Give yourself extra time when driving to work on Tuesday morning and be especially vigilant in school zones, when approaching school crossings, and around school buses.

The following safety reminders are important during the entire school year, but especially on the first day of school when children are excited, parents may be distracted, and drivers have become accustomed to reduced levels of traffic over the summer.

School zones

  • Look for school zone signs and reduce your speed in school zones.
  • Watch for children in school zones and be prepared to stop at all times.
  • Be especially careful when driving near school drop-off and pick-up zones.
  • If you’re a parent dropping or picking up your children, always follow the rules provided by your school with respect to zones.

School crossings

  • Look for school crossing signs and reduce speed when approaching a school crossing.
  • Stop when a stop paddle is held up by a crossing guard, and don’t proceed until the guard has left the crossing.
  • Even when the guard has left the crossing, keep an eye out for stragglers before proceeding.
  • In the City of Kawartha Lakes, school crossing guards use a three-whistle system: the guard blows the first whistle before entering the crosswalk alone to stop traffic; the guard blows the second whistle to advise pedestrians they can safely cross; and the guard blows the third whistle when the crossing is clear of pedestrians and vehicular traffic can resume.

School buses

  • Never pass a stopped school bus that has its upper red lights flashing. This applies regardless of the direction you are driving (the only exception is on a highway separated by a median, in which case traffic coming from the opposite direction is not required to stop).
  • Once all passengers have boarded, the bus’s stop arm will fold away. Do not start driving again until the red lights have stopped flashing and the bus begins to move.
  • Vehicle owners can be charged if their vehicle illegally passes a stopped school bus. For the first offence, fines range from $400 to $2,000 and six demerit points. Fines for each subsequent offence range from $1,000 to $4,000, six demerit points, and possible jail time up to six months.
  • You can report a vehicle that doesn’t stop properly for a school bus to police immediately by calling 9-1-1.
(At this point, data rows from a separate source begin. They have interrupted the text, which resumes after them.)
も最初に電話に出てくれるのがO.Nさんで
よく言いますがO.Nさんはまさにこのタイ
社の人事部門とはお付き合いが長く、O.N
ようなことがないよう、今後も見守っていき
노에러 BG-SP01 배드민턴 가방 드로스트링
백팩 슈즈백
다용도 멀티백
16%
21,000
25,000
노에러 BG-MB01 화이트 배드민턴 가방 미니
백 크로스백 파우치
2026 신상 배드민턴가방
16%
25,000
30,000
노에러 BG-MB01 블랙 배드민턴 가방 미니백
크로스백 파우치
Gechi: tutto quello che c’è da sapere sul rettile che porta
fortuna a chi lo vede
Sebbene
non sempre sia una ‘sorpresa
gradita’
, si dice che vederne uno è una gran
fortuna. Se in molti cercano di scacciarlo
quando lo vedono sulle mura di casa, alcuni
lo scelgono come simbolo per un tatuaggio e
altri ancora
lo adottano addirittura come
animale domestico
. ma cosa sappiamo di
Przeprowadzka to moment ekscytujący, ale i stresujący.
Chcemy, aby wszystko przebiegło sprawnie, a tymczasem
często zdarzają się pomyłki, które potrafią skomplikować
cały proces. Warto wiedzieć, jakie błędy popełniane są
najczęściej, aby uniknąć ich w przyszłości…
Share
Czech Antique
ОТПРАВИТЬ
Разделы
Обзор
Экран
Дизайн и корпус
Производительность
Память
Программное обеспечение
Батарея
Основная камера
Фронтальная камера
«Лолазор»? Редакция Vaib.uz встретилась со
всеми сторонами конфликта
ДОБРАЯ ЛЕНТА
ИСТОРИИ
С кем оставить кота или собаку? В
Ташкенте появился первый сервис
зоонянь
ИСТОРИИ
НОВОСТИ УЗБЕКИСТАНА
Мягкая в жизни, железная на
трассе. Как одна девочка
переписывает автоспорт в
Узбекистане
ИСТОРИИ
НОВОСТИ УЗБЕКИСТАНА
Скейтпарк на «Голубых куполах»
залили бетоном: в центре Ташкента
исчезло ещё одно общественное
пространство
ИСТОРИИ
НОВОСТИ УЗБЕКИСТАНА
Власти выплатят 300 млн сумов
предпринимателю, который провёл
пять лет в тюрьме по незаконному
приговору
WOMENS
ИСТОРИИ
In general, watch for children when driving near schools and be ready to stop at all times. If you see children waiting to cross the road, whether at a school crossing or not, try to make eye contact with them.

Also, don’t text and drive. Put your electronic devices away while driving and give your full attention to the safe operation of your vehicle. It’s against the law in Ontario to hold any electronic device in your hand while driving, whether you’re on the road, at a traffic stop, or at a pedestrian crossing.

Depending on the kind of licence you have and how long you’ve been a driver, penalties range from a $490 to a $1000 fine and three demerit points or a suspension of your licence. If you must use your handheld device, pull off the road to a safe area to do so.

Finally: if you’re a cyclist, remember that the rules of the road apply to you too.